For a moment, it looks like YEИDRY is rising from the sea. She's barefoot and wearing yellow, like the roses on her side table tiny desk, Oshún's color. On the floor, below the seaside view, is a box of records displaying Celia & Johnny, the 1974 classic collaboration between Celia Cruz and Johnny Pacheco. To her right sits the 1979 album Cross Over by the Fania All Stars, of which Celia and Johnny were both starring members. From Soho Beach House in Miami, YEИDRY performs five songs, which make up most of her solo discography.

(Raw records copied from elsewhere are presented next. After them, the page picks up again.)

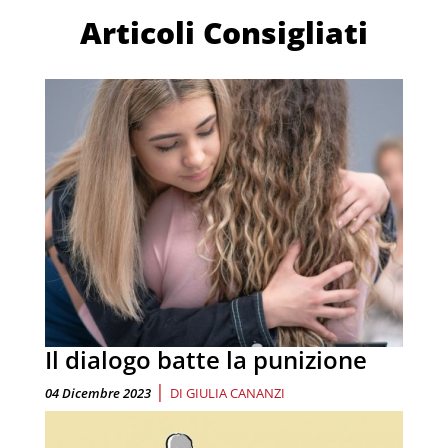
Articoli Consigliati
Il dialogo batte la punizione
|
04 Dicembre 2023
DI
GIULIA CANANZI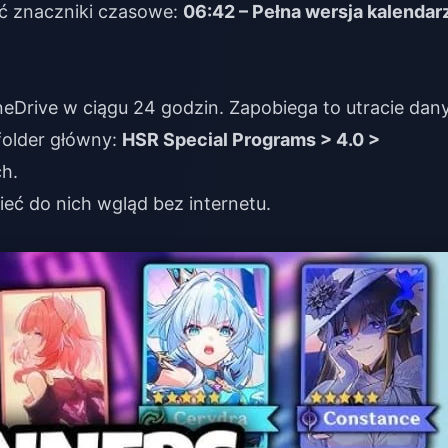
ać znaczniki czasowe:
06:42 – Pełna wersja kalendar
OneDrive w ciągu 24 godzin. Zapobiega to utracie dan
folder główny:
HSR Special Programs > 4.0 >
h.
ieć do nich wgląd bez internetu.
w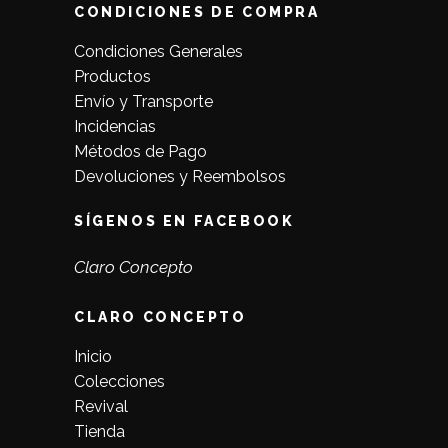
CONDICIONES DE COMPRA
Condiciones Generales
Productos
Envío y Transporte
Incidencias
Métodos de Pago
Devoluciones y Reembolsos
SÍGENOS EN FACEBOOK
Claro Concepto
CLARO CONCEPTO
Inicio
Colecciones
Revival
Tienda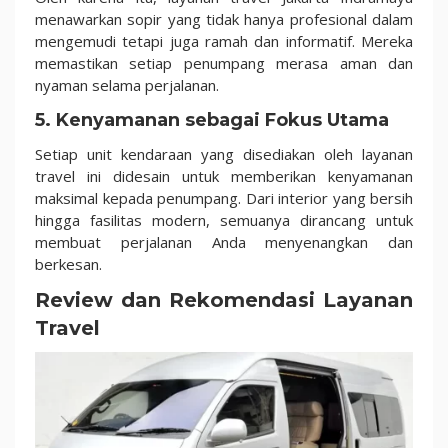
menawarkan sopir yang tidak hanya profesional dalam
mengemudi tetapi juga ramah dan informatif. Mereka
memastikan setiap penumpang merasa aman dan
nyaman selama perjalanan.
5. Kenyamanan sebagai Fokus Utama
Setiap unit kendaraan yang disediakan oleh layanan
travel
ini
didesain untuk memberikan kenyamanan
maksimal kepada penumpang. Dari interior yang bersih
hingga fasilitas modern, semuanya dirancang untuk
membuat perjalanan Anda menyenangkan dan
berkesan.
Review dan Rekomendasi Layanan
Travel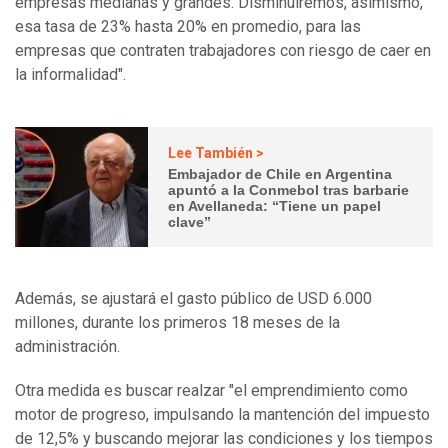
empresas medianas y grandes. Disminuiremos, asimismo,
esa tasa de 23% hasta 20% en promedio, para las
empresas que contraten trabajadores con riesgo de caer en
la informalidad".
Lee También >
Embajador de Chile en Argentina
apuntó a la Conmebol tras barbarie
en Avellaneda: “Tiene un papel
clave”
Además, se ajustará el gasto público de USD 6.000
millones, durante los primeros 18 meses de la
administración.
Otra medida es buscar realzar "el emprendimiento como
motor de progreso, impulsando la mantención del impuesto
de 12,5% y buscando mejorar las condiciones y los tiempos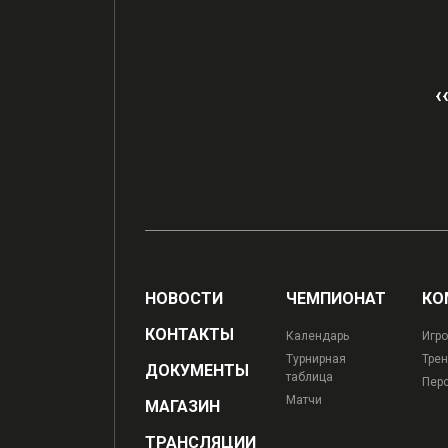
‹
НОВОСТИ
ЧЕМПИОНАТ
КО
КОНТАКТЫ
Календарь
Игро
Турнирная
Трен
ДОКУМЕНТЫ
таблица
Пер
Матчи
МАГАЗИН
ТРАНСЛЯЦИИ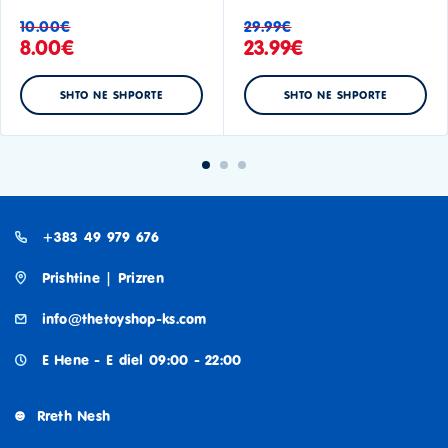
10.00
€
29.99
€
8.00
€
23.99
€
SHTO NE SHPORTE
SHTO NE SHPORTE
+383 49 979 676
Prishtine | Prizren
info@thetoyshop-ks.com
E Hene - E diel 09:00 - 22:00
Rreth Nesh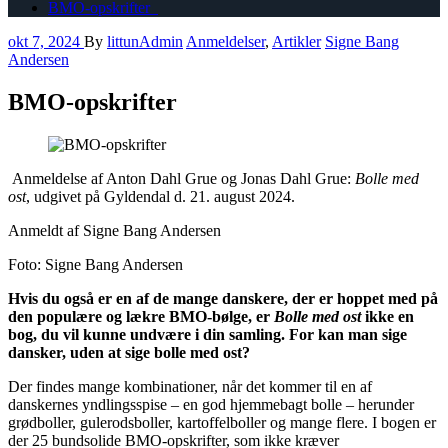
BMO-opskrifter
okt 7, 2024
By
littunAdmin
Anmeldelser
,
Artikler
Signe Bang
Andersen
BMO-opskrifter
Anmeldelse af Anton Dahl Grue og Jonas Dahl Grue:
Bolle med
ost
, udgivet på Gyldendal d. 21. august 2024.
Anmeldt af Signe Bang Andersen
Foto: Signe Bang Andersen
Hvis du også er en af de mange danskere, der er hoppet med på
den populære og lækre BMO-bølge, er
Bolle med ost
ikke en
bog, du vil kunne undvære i din samling. For kan man sige
dansker, uden at sige bolle med ost?
Der findes mange kombinationer, når det kommer til en af
danskernes yndlingsspise – en god hjemmebagt bolle – herunder
grødboller, gulerodsboller, kartoffelboller og mange flere. I bogen er
der 25 bundsolide BMO-opskrifter, som ikke kræver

She opens with a song that's just as intimate as her space. "Nena" is a prayer sung from the perspective of her mother when she went to Italy in search of opportunity, while a young Yendry Fiorentino stayed with her grandmother in her hometown of Santo Domingo. After she turned 4, she joined her mother in Turin, where she grew up and started her music career.
YEИDRY's songs radiate with a feminine strength of many lives lived, from the sobered reflection on a past relationship of "Se Acabó" to the self-sure "Ya," a song "about the fire ... and the courage that all of us have inside. And sometimes we struggle to get it out." Its first phrase, "yo quiero to'" ("I want it all"), is an invocation of remembering who you are. In "You," her collaboration with Damian Marley, she inhabits the voices of both lovers with a seamless confidence. And in her closer, "El Diablo," she adopts even the devil's power with a slow-burning flamenco that ignites into merengue as she repeats "soy Dominicana / soy Italiana," honoring all her selves in the afternoon light.